As part of a series of sector specific round tables, Protect, together with hosts Mayer Brown, brought together whistleblowing specialists from insurance firms large and small earlier this month.
The seminar, introduced by Pete Chapman of Baker Mackenzie and Chris Chapman of Mayer Brown, set out why whistleblowing matters to insurance firms. Firms need to consider the extension of the Financial Conduct Authority and the Prudential Regulation Authority rules to the insurance sector, as well as the increase in regulators’ emphasis on non-financial misconduct in the post #Metoo era, and how they focus on diversity – and how effective whistleblowing can play a part in each area. Chris reminded the audience that the best way to avoid the FCA finding out first about a problem, is to make sure your internal whistleblowing arrangements are effective.
The panel posed questions to the room – how would you know if your arrangements were working well?
Mike Carpenter’s (former Legal and General Group Financial Crime Risk Director, and now a consultant) outlined the “Ps” that those responsible for whistleblowing should consider: philosophy, principles, policies, procedures, people, and performance. He encouraged attendees to measure the success of their whistleblowing arrangements with diagnostic tools – is a viewpoint supported by Jon Cunningham of Protect who offered the solution of the charity’s 360⁰ Benchmark in measuring operations, governance and staff engagement.

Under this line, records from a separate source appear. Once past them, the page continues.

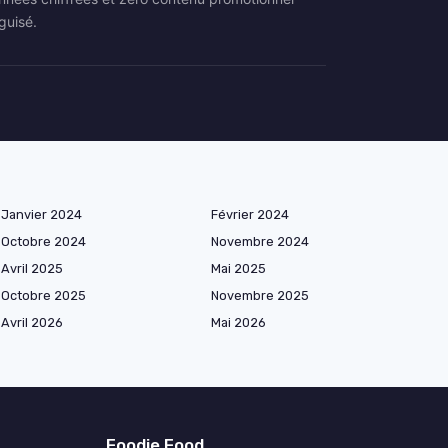
guisé.
Janvier 2024
Février 2024
Octobre 2024
Novembre 2024
Avril 2025
Mai 2025
Octobre 2025
Novembre 2025
Avril 2026
Mai 2026
Foodie Food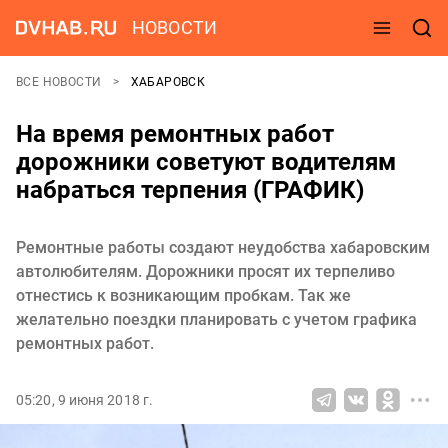
НОВОСТИ
ВСЕ НОВОСТИ
ХАБАРОВСК
На время ремонтных работ
дорожники советуют водителям
набраться терпения (ГРАФИК)
Ремонтные работы создают неудобства хабаровским
автолюбителям. Дорожники просят их терпеливо
отнестись к возникающим пробкам. Так же
желательно поездки планировать с учетом графика
ремонтных работ.
05:20, 9 июня 2018 г.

Protect Chair and ex-Aviva Chief Internal Auditor Paul Boyle OBE asked if the insurance sector has a greater level of responsibility to ensure that individuals with concerns of public interest are encouraged to speak up? Crucially, is it in insurers’ best interests to actively promote whistleblowing to their customers to reduce risks? The majority of delegates agreed. Both underwriters and brokers should be looking at the effectiveness of whistleblowing arrangements when assessing the risks of their customers – not just to reduce the need for large payouts to firms and individuals when malpractice has taken place, but – in the public interest – to avoid harm.
Finally delegates discussed the importance of trust in whistleblowing arrangements, and the need for senior buy-in if cultures are going to change. More could be done by associations and markets to issue best practice guidance: everyone should be involved in getting the message across.